Work instruction:
Your answer should be every line of the entries that has the string "полугодия" in it.

------ Information supplied

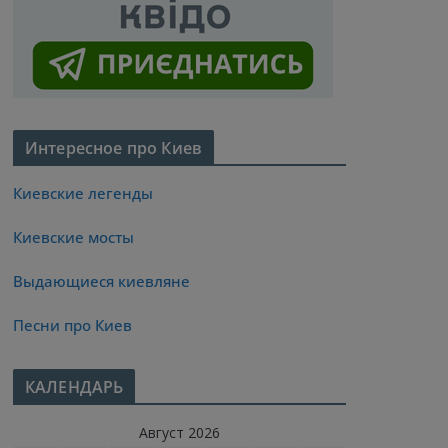
Интересное про Киев
Киевские легенды
Киевские мосты
Выдающиеся киевляне
Песни про Киев
КАЛЕНДАРЬ
Август 2026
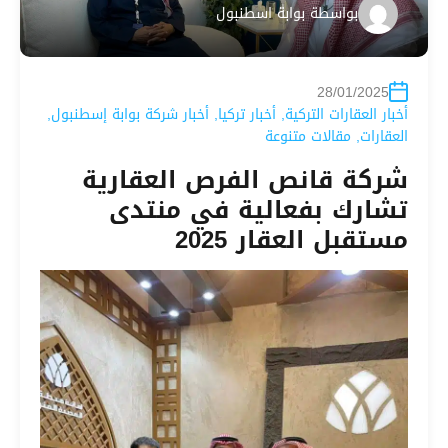
بواسطة
بوابة اسطنبول
28/01/2025
أخبار العقارات التركية
,
أخبار تركيا
,
أخبار شركة بوابة إسطنبول
,
العقارات
,
مقالات متنوعة
شركة قانص الفرص العقارية
تشارك بفعالية في منتدى
مستقبل العقار 2025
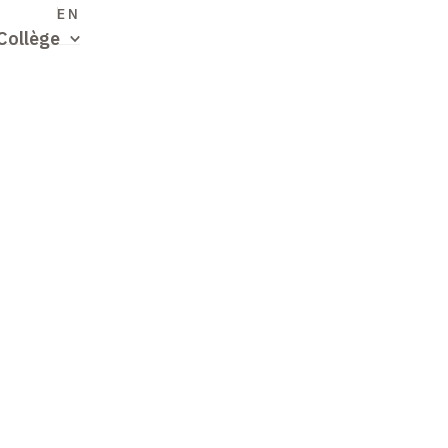
S
EN
Collège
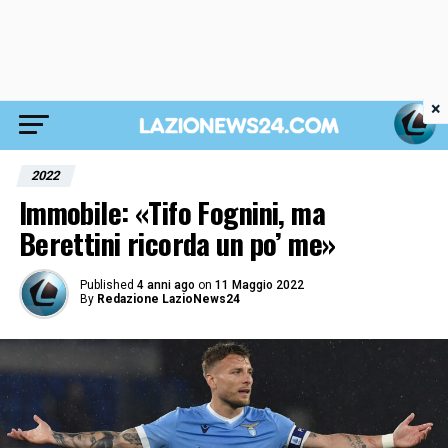
×
2022
Immobile: «Tifo Fognini, ma
Berettini ricorda un po’ me»
Published
4 anni ago
on
11 Maggio 2022
By
Redazione LazioNews24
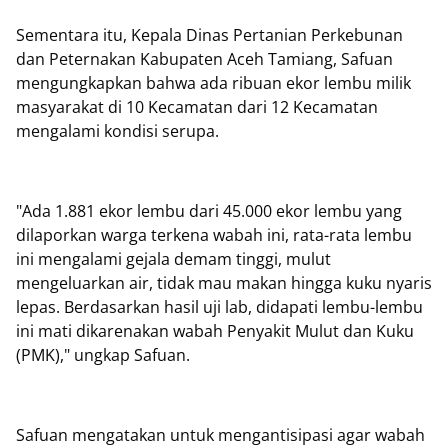
Sementara itu, Kepala Dinas Pertanian Perkebunan
dan Peternakan Kabupaten Aceh Tamiang, Safuan
mengungkapkan bahwa ada ribuan ekor lembu milik
masyarakat di 10 Kecamatan dari 12 Kecamatan
mengalami kondisi serupa.
"Ada 1.881 ekor lembu dari 45.000 ekor lembu yang
dilaporkan warga terkena wabah ini, rata-rata lembu
ini mengalami gejala demam tinggi, mulut
mengeluarkan air, tidak mau makan hingga kuku nyaris
lepas. Berdasarkan hasil uji lab, didapati lembu-lembu
ini mati dikarenakan wabah Penyakit Mulut dan Kuku
(PMK)," ungkap Safuan.
Safuan mengatakan untuk mengantisipasi agar wabah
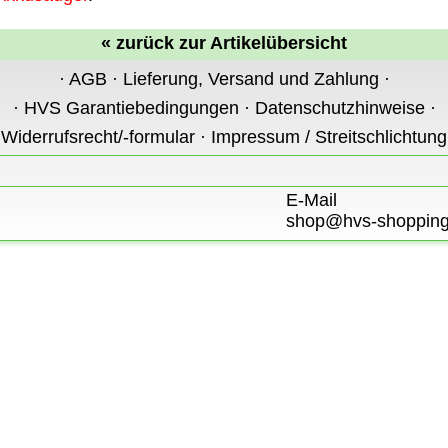
«
zurück zur Artikelübersicht
·
AGB
·
Lieferung, Versand und Zahlung
·
·
HVS Garantiebedingungen
·
Datenschutzhinweise
·
·
Widerrufsrecht/-formular
·
Impressum / Streitschlichtung
E-Mail
shop@hvs-shopping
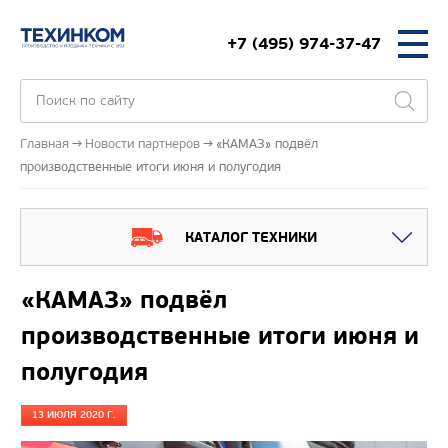
+7 (495) 974-37-47
Главная
Новости партнеров
«КАМАЗ» подвёл
производственные итоги июня и полугодия
КАТАЛОГ ТЕХНИКИ
«КАМАЗ» подвёл
производственные итоги июня и
полугодия
13 ИЮЛЯ 2020 Г.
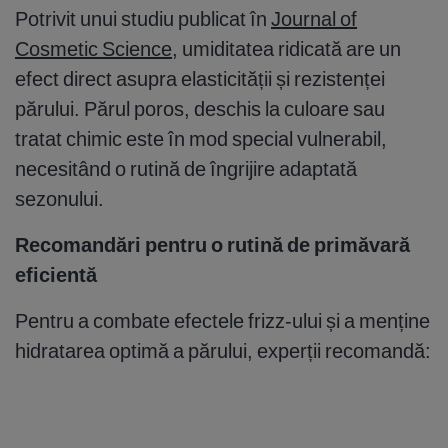
Potrivit unui studiu publicat în
Journal of
Cosmetic Science
, umiditatea ridicată are un
efect direct asupra elasticității și rezistenței
părului. Părul poros, deschis la culoare sau
tratat chimic este în mod special vulnerabil,
necesitând o rutină de îngrijire adaptată
sezonului.
Recomandări pentru o rutină de primăvară
eficientă
Pentru a combate efectele frizz-ului și a menține
hidratarea optimă a părului, experții recomandă:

------------

Task output:
производственные итоги июня и полугодия
полугодия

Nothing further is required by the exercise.